• 2022年8月5日
  • 2022年8月22日

【識者の眼】「新型コロナウイルスの感染拡大において、社会として守るべき人をどう守るのか?」和田耕治

 
感染拡大が広がる昨今、発熱外来や保健所などの医療ひっ迫状況を受け、政府の方針が注目されています。
今回の医事新報【識者の眼】では、和田耕治氏(国際医療福祉大学医学部公衆衛生学教授)が寄稿し、政府の発信する「行動制限はしない」という表現が「感染対策は不要」に聞こえないようにと警鐘を鳴らしています。ぜひ、お読みください。

感染拡大が広がる中において、「行動制限」に話題が偏っていないか。「社会として守るべき人をどう守るのか?」という問いを加えられないだろうか。既に通常診療にも制限が出ている。手術や抗癌剤の治療、出産、急性や慢性の疾患の治療にも影響が及ぼうとしており、今後さらに影響が大きくなる。救急車の搬送困難も急増している。新型コロナウイルスの感染者においても症状の重い人が必要な医療につながらないことがさらに起こりえる。

そうした問いに答えるとするなら、まずは数が大きいところから対応を考える。たとえば、症状が我慢できる範囲であれば市販薬などを用いて対応する。職場や学校から検査をするようにと言われて受診している人も少なからずいる。

受診についての方針は国や自治体からお願いをすればできると思うが、以前、新型コロナウイルスが確認された当初に3日程度様子をみるようなことが大きく批判された経緯があるため、政治も自治体も発しにくいのかもしれない。ただ、当時とは状況は違っており、そこは3年にわたり、世界的にも感染者を低めに抑え込めたわが国では、丁寧に説明をすれば受け入れていただけるのではないか。

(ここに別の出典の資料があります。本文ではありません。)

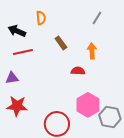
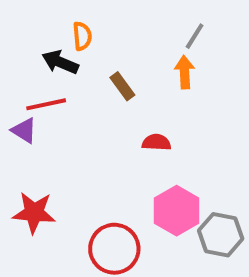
black arrow: (17, 31) -> (60, 62), moved
orange arrow: (92, 51) -> (185, 72), moved
purple triangle: (12, 78) -> (24, 130), moved, turned 40

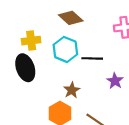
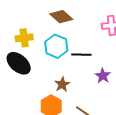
black ellipse: (25, 68) -> (19, 63), turned -30

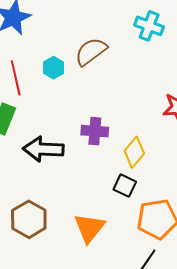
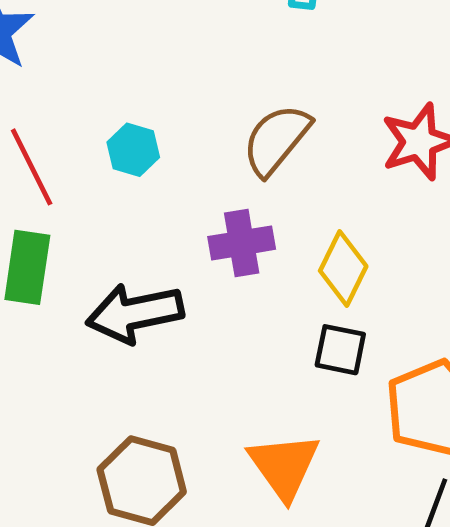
brown semicircle: (91, 52) -> (276, 140), moved
cyan hexagon: (54, 68) -> (133, 150), moved

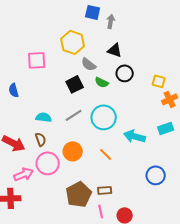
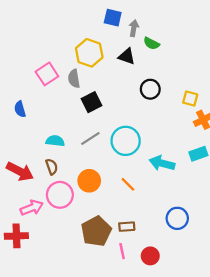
black triangle: (115, 50) -> (127, 56), moved
pink square: (37, 60) -> (47, 74), turned -30
gray semicircle: (89, 64) -> (74, 79), moved, turned 42
green semicircle: (102, 82) -> (151, 43), moved
blue circle: (156, 175) -> (177, 218), moved

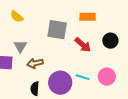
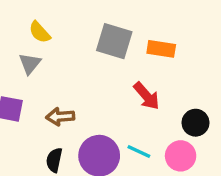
gray square: (57, 30) -> (114, 41), moved
black circle: (110, 41) -> (195, 123), moved
gray triangle: (20, 46) -> (30, 64), moved

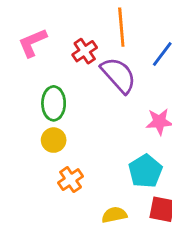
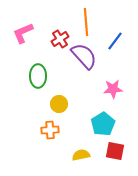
yellow circle: (54, 140) -> (59, 104), moved
orange cross: (71, 180) -> (50, 130), turned 30

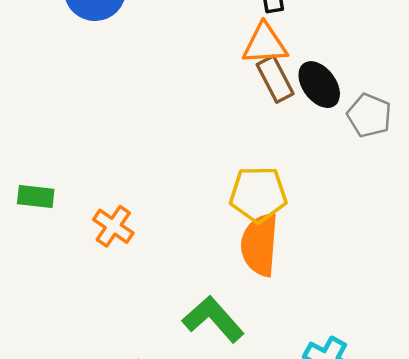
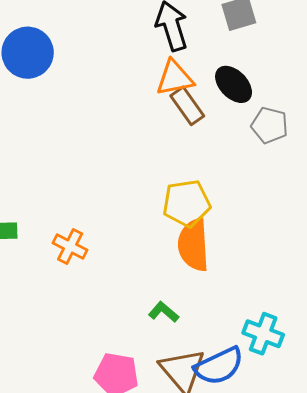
black ellipse: (319, 85) -> (234, 84), moved
green L-shape: (213, 319) -> (164, 312), size x0.6

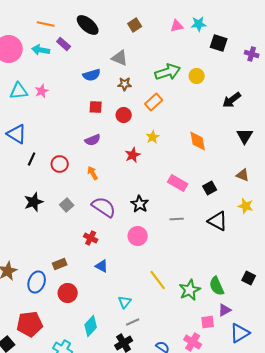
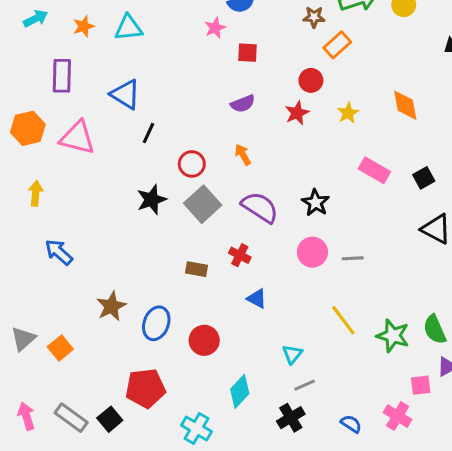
brown star: (125, 84) -> (314, 17), moved
pink star: (42, 91) -> (215, 28), moved
red circle: (124, 115) -> (311, 80), moved
yellow star: (153, 137) -> (348, 113), moved
red star: (133, 155) -> (297, 113), moved
red circle: (60, 164) -> (192, 164), moved
gray square: (67, 205) -> (203, 204), size x1.6
gray line: (177, 219) -> (353, 258), moved
brown rectangle: (60, 264) -> (196, 269), moved, turned 32
green star: (190, 290) -> (393, 336), turned -30

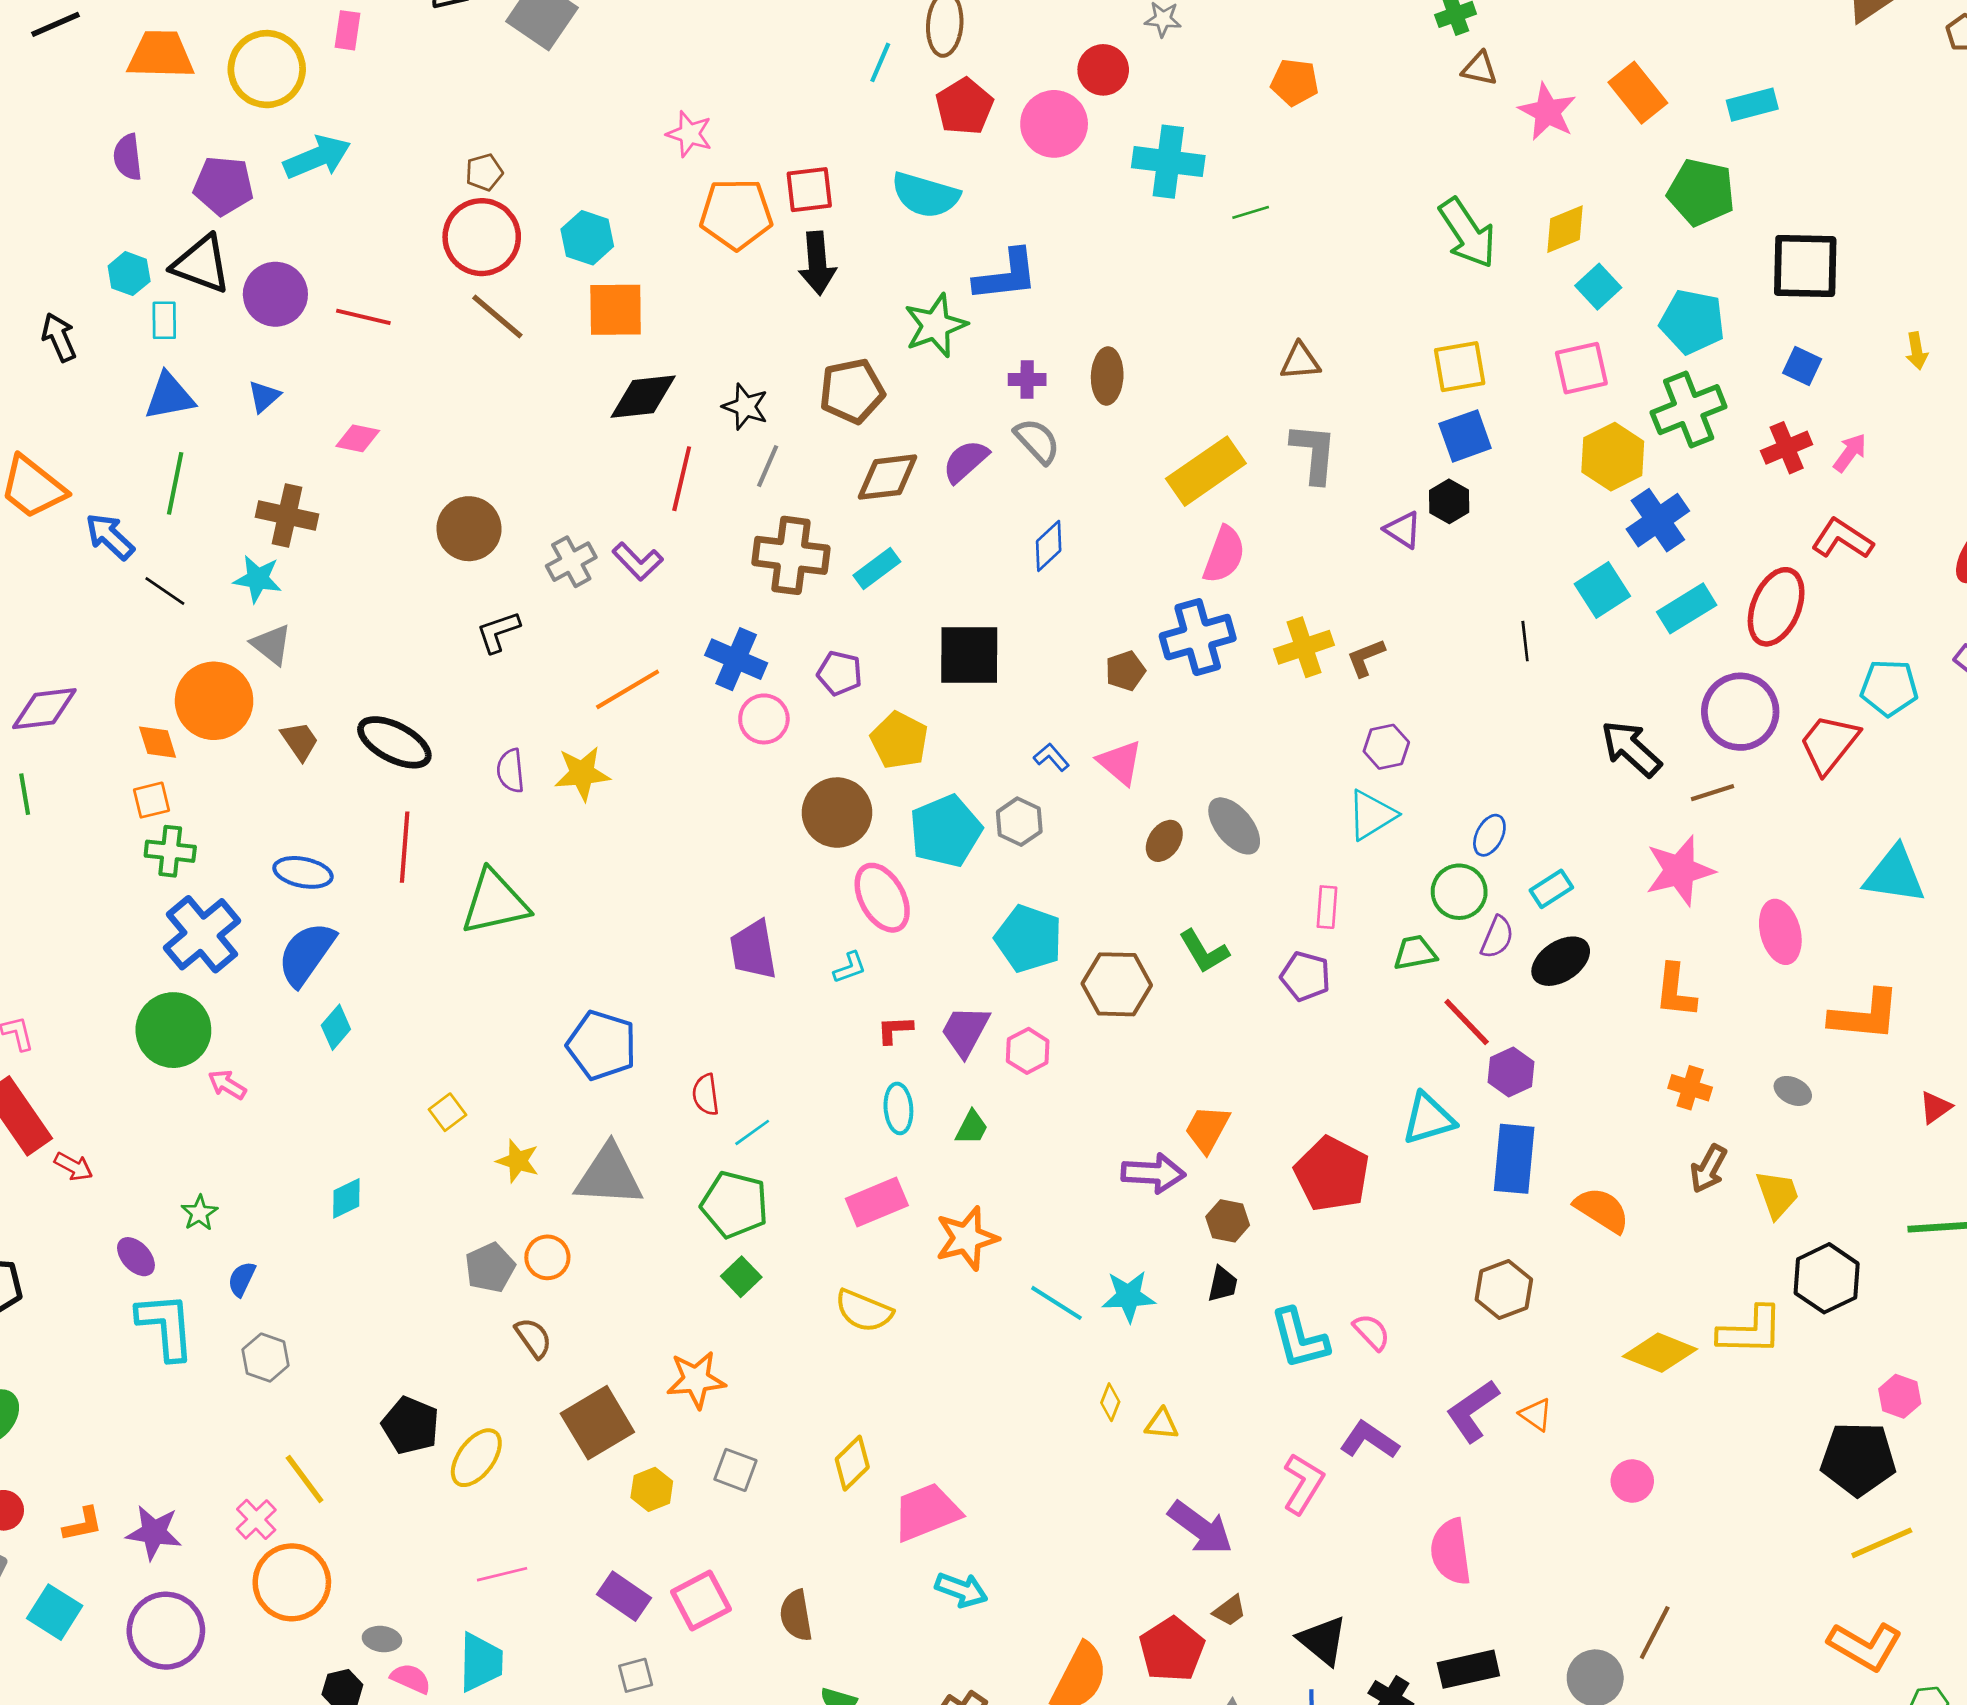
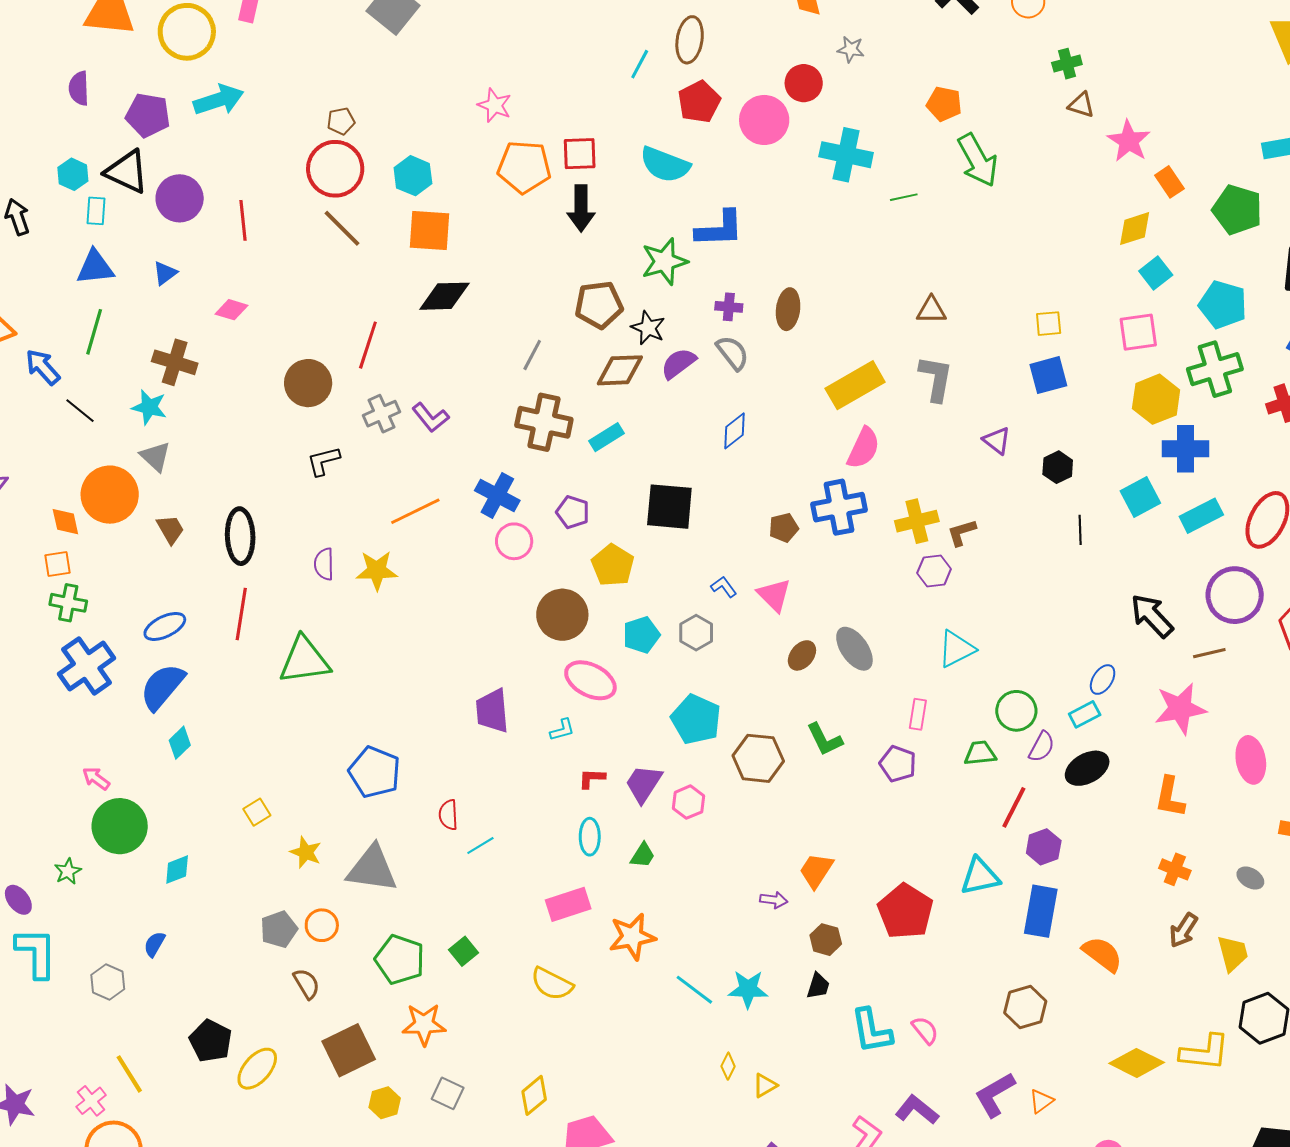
orange rectangle: (1638, 93) -> (1169, 182), moved, size x0.7
green arrow: (1467, 233) -> (978, 160), moved
red line: (363, 317) -> (243, 220), turned 66
yellow square: (1460, 367) -> (1049, 324), size x0.7
black star: (745, 407) -> (648, 328), moved
red line: (682, 479) -> (368, 345), moved
black hexagon: (1449, 501) -> (1058, 467), moved
blue cross: (1658, 520) -> (1185, 449), turned 30
black ellipse: (394, 742) -> (240, 536), turned 56
purple hexagon: (1386, 747) -> (934, 571), moved
cyan pentagon: (946, 831) -> (641, 635), size x0.7
blue ellipse: (1489, 835) -> (1103, 680), moved
blue ellipse: (303, 872) -> (165, 626), turned -42
pink ellipse: (882, 898) -> (590, 680), turned -39
red line: (1467, 1022) -> (1014, 807), turned 66
green circle: (173, 1030) -> (120, 826), moved
purple arrow: (1153, 1173) -> (774, 900), size x0.6
green pentagon: (735, 1205) -> (400, 959), moved
blue semicircle: (242, 1279) -> (155, 944), moved
orange triangle: (1536, 1415) -> (1041, 1101), turned 44
yellow triangle: (1162, 1424) -> (765, 1085), turned -40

もちろん検査を受けたいという人はいるので、迅速抗原キットを薬局などで買いやすくするなどの対応を同時に行う必要がある。迅速抗原キットも数としては相当数あるようだが、薬局では足りないところも多く、ロジスティックスの改善が急務である。自治体によっては無料配布と陽性の場合のオンライン登録をしているところもある。

感染者が増加すれば、当然ながら、自分を守りたい人にまで感染は及ぶ。そうした人はできるだけ接触機会を減らしていただくことはもちろんだが、いずれ家庭、施設、医療機関などに感染が及ぶことは既に経験しているとおりである。そのため、感染者をできるだけ減らすような対策は不可欠である。自治体は特に感染リスクの高い場面での対策の強化や、症状がある場合には外に出ないような対策をもっとお願いしてはどうか。「行動制限はしない」という表現が「感染対策は不要」に聞こえないようにしていただきたい。

経済活動をこの段階で止めないという重要性は誰もが否定しない。ただ、既に医療は逼迫をしており、入院が必要な人たちが入院できなくなることも、誰もが望むことではない。こうした市民へのコミュニケーションを政治のリーダーにお願いするとともに、市民やメディアにもご理解をいただきたい。